Für Bramante begann die faszinierendste Zeit seines Lebens. Er fühlte sich, als seien die Tage der Fedeli zurückgekehrt. Dank seines Leibwächters und einer gewissen Vorsicht blieb er von Nachstellungen und Anschlägen des Kardinals verschont. Er rechnete immer wieder die Proportionen und Längen nach und ließ Antonio zeichnen, bis er eines Tages zum Papst gerufen wurde.
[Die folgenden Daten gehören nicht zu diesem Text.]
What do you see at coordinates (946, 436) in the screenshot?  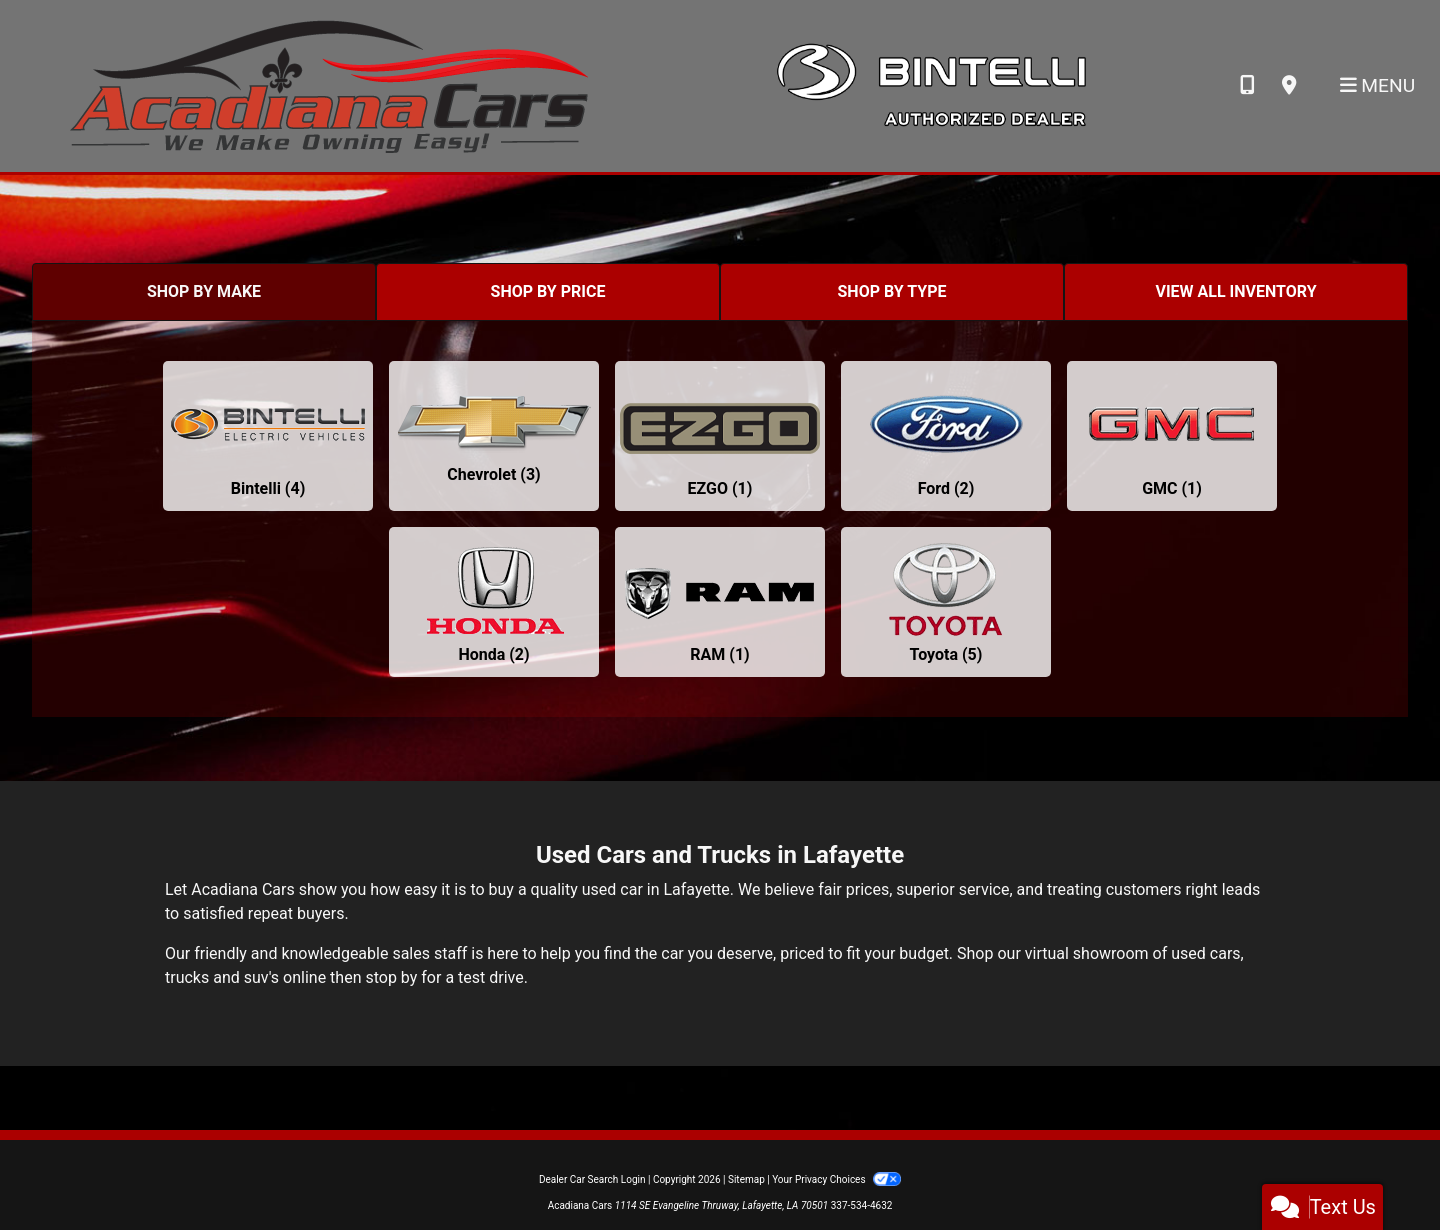 I see `[Fords for sale in Lafayette, LA]` at bounding box center [946, 436].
Er hatte kaum die Stanza della Segnatura betreten, als ihn der triumphierende Blick des Erzpriesters von Sankt Peter traf. Das konnte nichts Gutes bedeuten. Fast trotzig hielt er Giacomo den Ring entgegen, den er am Finger trug. Augenblicklich verschwand der Triumph aus den Augen des Dominikaners, und sein Gesicht verdüsterte sich. Bramante lächelte boshaft und beugte sich zum Boden, um dem Papst die Füße zu küssen. Inzwischen war es Julius jedoch zur Gewohnheit geworden, seinen Baumeister daran zu hindern, indem er ihm die Hand mit dem Fischerring hinhielt. Bramante richtete sich also wieder auf, küsste den Ring des Papstes. Dann begrüßte er mit einem freundschaftlichen Nicken Giuliano da Sangallo, der eine schwarze Mappe in der Hand hielt und in einen grasgrünen Mantel gekleidet war. Einzig der Samt machte die Farbe des Mantels erträglich. Bramante überlegte kurz, ob der alte Schwerenöter wohl eine neue Geliebte hatte. Dann wandte er sich Michelangelo zu.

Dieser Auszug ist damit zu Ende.